Reviewed in this essay: Giant by Aga Maksimowska. Pedlar Press, 2012.
In 1988, Eastern Europe is on the brink of revolution. The citizens of Poland are weary from the stifling Communist management of their lives. Workers set in motion an unprecedented series of strikes that ripple across the country and ignite a slow but steady assault on the repressive regime. Into this setting plods an 11-year-old Polish girl, Gosia Wasiljewski, a “giant freak” who can barely reconcile herself with the strangeness of her oversized body, let alone the monumental changes that are shaking her country apart.
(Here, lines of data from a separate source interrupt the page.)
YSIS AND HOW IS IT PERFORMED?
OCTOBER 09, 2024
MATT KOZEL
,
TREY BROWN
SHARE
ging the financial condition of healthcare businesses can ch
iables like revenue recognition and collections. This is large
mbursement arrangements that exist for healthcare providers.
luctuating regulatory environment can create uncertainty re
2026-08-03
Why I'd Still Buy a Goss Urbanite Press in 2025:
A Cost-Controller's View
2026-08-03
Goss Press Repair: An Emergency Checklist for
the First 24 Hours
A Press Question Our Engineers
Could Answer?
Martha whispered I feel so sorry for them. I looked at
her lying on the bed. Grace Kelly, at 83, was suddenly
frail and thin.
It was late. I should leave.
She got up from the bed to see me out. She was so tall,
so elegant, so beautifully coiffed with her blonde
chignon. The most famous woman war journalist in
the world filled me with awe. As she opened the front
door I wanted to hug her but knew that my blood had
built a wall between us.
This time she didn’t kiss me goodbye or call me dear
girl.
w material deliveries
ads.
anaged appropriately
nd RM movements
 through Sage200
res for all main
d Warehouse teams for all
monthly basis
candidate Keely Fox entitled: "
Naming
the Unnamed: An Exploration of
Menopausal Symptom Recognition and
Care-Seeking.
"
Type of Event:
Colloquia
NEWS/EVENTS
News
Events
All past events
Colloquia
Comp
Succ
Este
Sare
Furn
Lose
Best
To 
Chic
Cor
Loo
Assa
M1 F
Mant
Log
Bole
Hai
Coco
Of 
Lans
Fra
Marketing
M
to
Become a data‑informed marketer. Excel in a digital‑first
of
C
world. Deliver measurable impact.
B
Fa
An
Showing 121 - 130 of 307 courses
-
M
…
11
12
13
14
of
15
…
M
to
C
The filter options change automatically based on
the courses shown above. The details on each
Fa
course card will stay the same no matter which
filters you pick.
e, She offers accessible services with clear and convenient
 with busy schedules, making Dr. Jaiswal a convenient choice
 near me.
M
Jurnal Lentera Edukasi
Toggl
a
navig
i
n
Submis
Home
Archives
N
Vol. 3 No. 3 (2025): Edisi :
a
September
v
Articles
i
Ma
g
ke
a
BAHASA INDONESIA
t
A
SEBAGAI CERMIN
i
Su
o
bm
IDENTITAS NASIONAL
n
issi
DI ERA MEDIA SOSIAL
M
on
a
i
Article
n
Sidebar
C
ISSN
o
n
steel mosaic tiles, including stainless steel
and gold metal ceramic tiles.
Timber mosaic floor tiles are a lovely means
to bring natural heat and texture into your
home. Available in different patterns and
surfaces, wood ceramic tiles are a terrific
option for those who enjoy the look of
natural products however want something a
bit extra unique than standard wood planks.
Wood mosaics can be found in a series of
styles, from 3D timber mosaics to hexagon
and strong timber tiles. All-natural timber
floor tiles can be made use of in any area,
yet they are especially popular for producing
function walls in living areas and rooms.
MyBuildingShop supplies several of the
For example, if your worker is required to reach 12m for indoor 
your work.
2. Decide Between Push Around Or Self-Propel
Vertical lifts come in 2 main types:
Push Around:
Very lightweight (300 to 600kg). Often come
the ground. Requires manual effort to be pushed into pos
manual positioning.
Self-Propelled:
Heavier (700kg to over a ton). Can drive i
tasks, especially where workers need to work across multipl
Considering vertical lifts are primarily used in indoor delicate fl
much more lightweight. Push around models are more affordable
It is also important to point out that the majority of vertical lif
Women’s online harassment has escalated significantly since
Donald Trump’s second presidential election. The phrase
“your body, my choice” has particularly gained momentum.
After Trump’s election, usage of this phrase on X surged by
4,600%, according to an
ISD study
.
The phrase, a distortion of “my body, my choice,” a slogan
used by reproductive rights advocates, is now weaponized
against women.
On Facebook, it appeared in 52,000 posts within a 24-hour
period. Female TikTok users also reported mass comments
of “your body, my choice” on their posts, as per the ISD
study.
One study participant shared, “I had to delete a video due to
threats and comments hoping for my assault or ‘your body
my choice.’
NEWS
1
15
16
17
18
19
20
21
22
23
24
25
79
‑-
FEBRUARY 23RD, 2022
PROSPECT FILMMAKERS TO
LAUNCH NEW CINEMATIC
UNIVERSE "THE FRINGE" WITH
In their fragile family unit, Gosia and her younger sister Kasia await the return of their mother, a migrant worker who has traveled to Canada for employment. With their estranged father working on container ships on ocean routes to East Asia, Gosia and her sister grow up in the housing developments of Morena, where Soviet apartment blocks teem with families who have absent fathers like their own.
Giant is political revolution witnessed through the ordinary roughness of the everyday; the intimacies of a struggling working class family are examined by a protagonist who studies her world with pragmatic resignation. Maksimowska’s style is restrained, delivering information with an even tone, the prose devoid of the overly poetic excess that is too often paired with themes of revolution and longing. This style creates a voice for Gosia that has a satirical edge, the portrait of Communist Poland poignant and biting when seen through her eyes: “Morena is about as special as a stray cat. Our apartment block is constructed of concrete slabs, a sixty-five-unit house of cards joined together with school glue.” There is unrest beneath the stoic, practicality of her voice, a careful mimicry of the political state of the country, where beneath the war pocked, grey slate stoicism of Communist Poland, a revolution is brewing.
Though the political events of 1980s Poland are integral to the work, Maksimowska does not sentimentalize these world-changing events. With a careful rendering of a protagonist whose world is marked by absence, the political is made personal. The ill effects of Poland’s precarious position as a “satellite state” transpire in the absence of Gosia’s parents, particularly her mother. Maksimowska makes Poland matter because it matters to this girl, the strange and lonely Gosia trying to make sense of her own small world.
The second half of the novel brings Gosia to Toronto where the novel could easily unravel into an expected, but satisfactory portrait of immigrant struggles. But with consistency and foresight, Maksimowska keeps the focus on Gosia’s emotional landscape, the frightening adolescent battle of fitting in linked to her lifelong struggle to reconcile herself with her body. With subtlety and nuance, Gosia’s arc as a character is organic, but also focussed and purposeful, the humour underlining her voice consistently throughout.
Giant is a coming of age novel that is both heartrending and humorous, the young protagonist a skillfully wrought character who with dry wit and a satirical eye, brings an overlooked revolution—and country—to life.